5 years ago

Superelectrophilic Behavior of an Anion Demonstrated by the Spontaneous Binding of Noble Gases to [B12Cl11]−

Superelectrophilic Behavior of an Anion Demonstrated by the Spontaneous Binding of Noble Gases to [B12Cl11]−
Carsten Jenne, Tobias Borrmann, Simon Grabowsky, Max Grellmann, Jonas Warneke, Markus Rohdenburg, Martin Mayer, Florian Kleemiss, Vladimir A. Azov, Knut R. Asmis
It is common and chemically intuitive to assign cations electrophilic and anions nucleophilic reactivity, respectively.
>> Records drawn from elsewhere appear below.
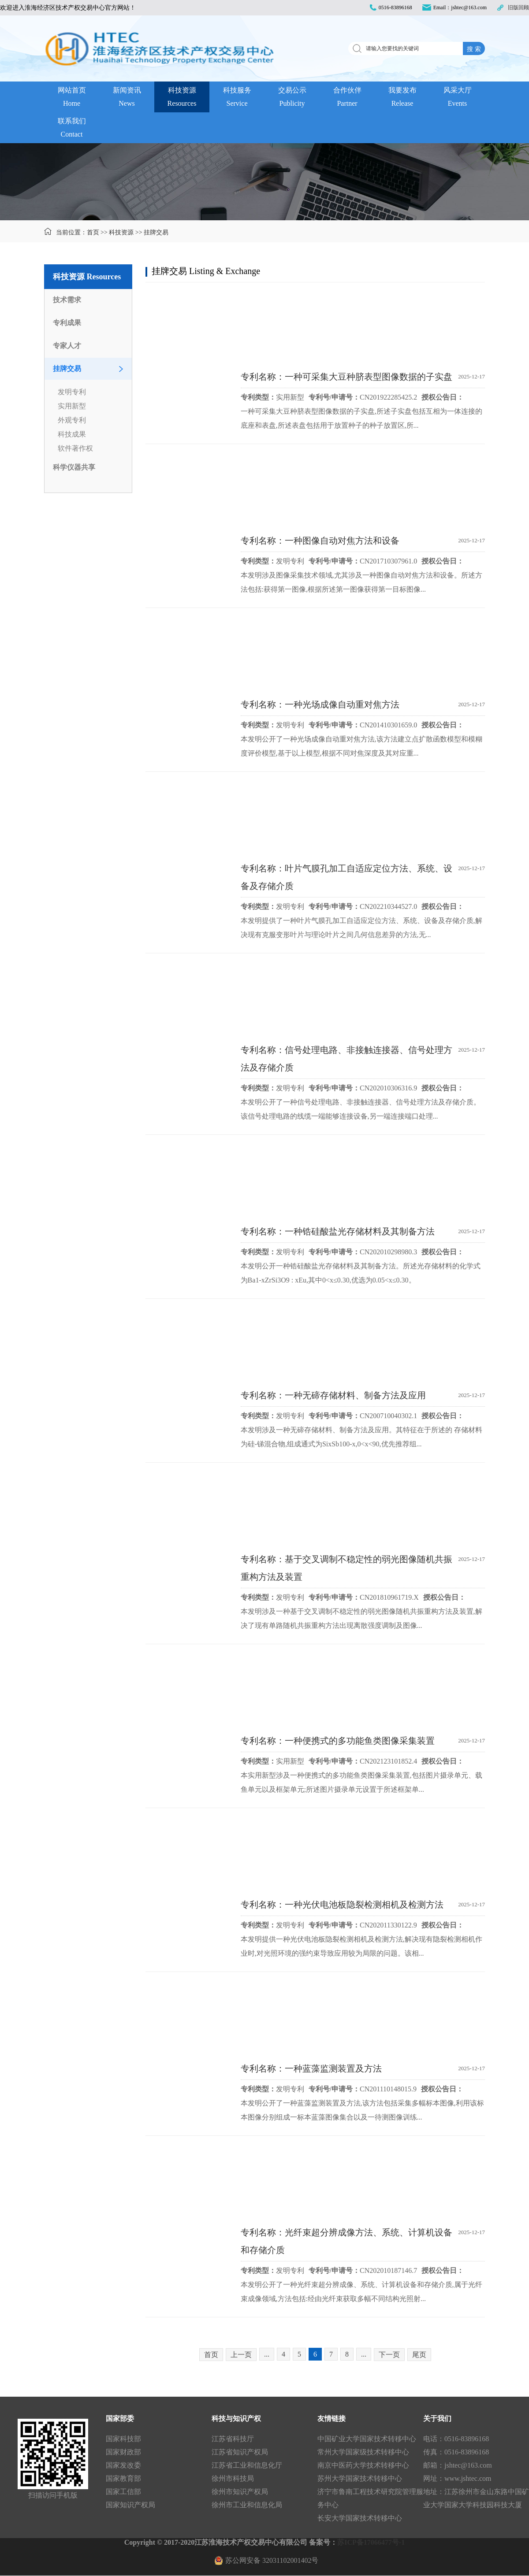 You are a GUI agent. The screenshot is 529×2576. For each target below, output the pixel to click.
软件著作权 (75, 448)
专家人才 (67, 345)
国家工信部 (123, 2491)
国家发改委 (123, 2465)
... (266, 2354)
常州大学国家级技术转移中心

Herein, we demonstrate a striking violation of this concept: The anion [B12Cl11]− spontaneously binds to the noble gases (Ngs) xenon and krypton at room temperature in a reaction that is typical of “superelectrophilic” dications. [B12Cl11Ng]− adducts, with Ng binding energies of 80 to 100 kJ mol−1, contain B−Ng bonds with a substantial degree of covalent interaction. The electrophilic nature of the [B12Cl11]− anion is confirmed spectroscopically by the observation of a blue shift of the CO stretching mode in the IR spectrum of [B12Cl11CO]− and theoretically by investigation of its electronic structure. The orientation of the electric field at the reactive site of [B12Cl11]− results in an energy barrier for the approach of polar molecules and facilitates the formation of Ng adducts that are not detected with reactive cations such as [C6H5]+. This introduces the new chemical concept of “dipole-discriminating electrophilic anions.” Unexpected reactivity: The binding of the noble gases Xe and Kr to the anion [B12Cl11]− is explained with the exceptional properties of the electric field in the vicinity of the undercoordinated boron atom. Whereas polar nucleophiles such as water face a barrier, neutral unpolar species such as N2 or noble gases are preferred, rendering [B12Cl11]− a “dipole-discriminating electrophilic anion”.